Modifying the gradients after backward pass in DDP

anshul.singh · April 28, 2022, 8:32am

Hello,
I’m trying to implement an optimizer algorithm that involves modifications in the gradients after the backward pass. When I replace the old gradients with the modified ones after the backward pass, Is it correct to assume that the values will get updated on the all the processes running across all the GPUs under DDP or will the updates take place only for one process?

cbalioglu · May 2, 2022, 6:32pm

Hey @anshul.singh, it depends on what you mean by “backward pass”? If you mean once all layers of your model have gone through the backprop, then your optimizer should be run on all ranks since gradients are gradually synced among ranks during backprop. Having said that I would suggest checking out our DDP communication hooks, which might be a better fit for your use case:
https://pytorch.org/docs/stable/ddp_comm_hooks.html

anshul.singh · May 4, 2022, 12:22pm

Thank you @cbalioglu for your response. I’m still in need of some more clarification, I’ll rephrase my question to convey it better.
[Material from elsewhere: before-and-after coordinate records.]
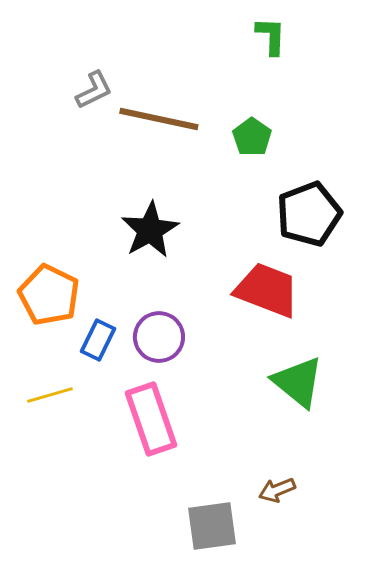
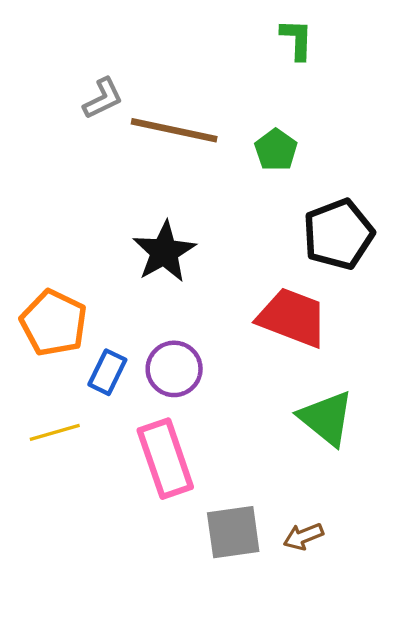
gray square: (212, 526) -> (233, 532), moved

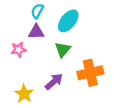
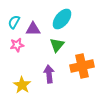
cyan semicircle: (37, 11) -> (14, 22), moved
purple arrow: (54, 82) -> (49, 74), turned -54

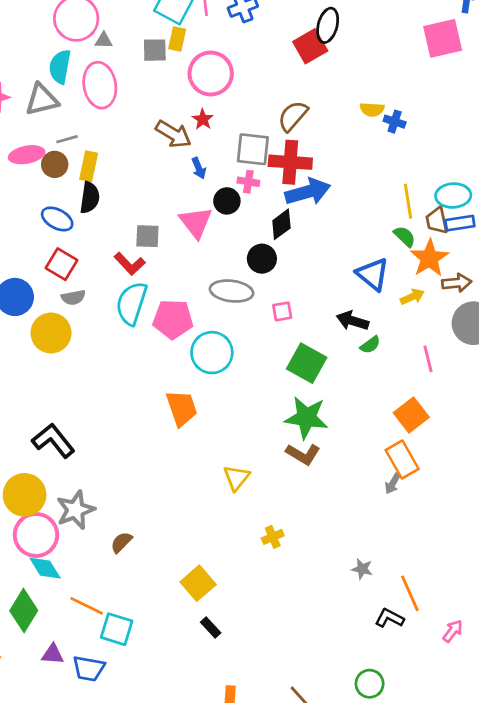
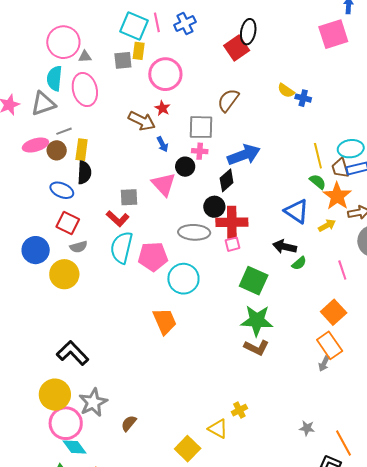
yellow semicircle: (372, 109) -> (286, 91), turned 36
red cross: (290, 162) -> (232, 222), moved
yellow triangle: (236, 478) -> (218, 429), moved, turned -35

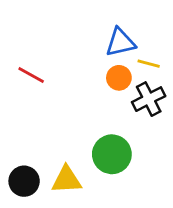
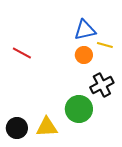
black cross: (149, 99) -> (102, 85), moved

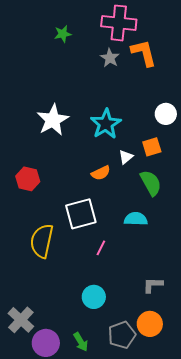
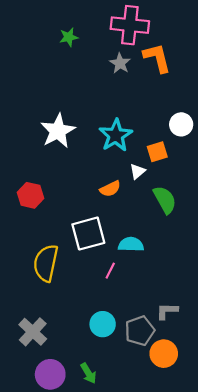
orange square: (152, 147) -> (157, 152), moved
cyan semicircle: (136, 219) -> (131, 244), moved
gray cross: (21, 320) -> (33, 332), moved
gray pentagon: (122, 335) -> (140, 331), moved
I’m running the DDP training on 3GPUs, with a batch size of 8. What I understand is that when I do a forward pass and calculate loss, each of the three process on GPUs will have their own losses. And when I do backward pass (all layers), the gradients on each processes are calculated using their corresponding losses but they all get synced by the end of the backward pass.

Now all GPUs have the same gradients. I make a copy of the gradients and make some modifications and replace the original values with the modified ones. Will this change only happen on one GPU or on all the GPUs?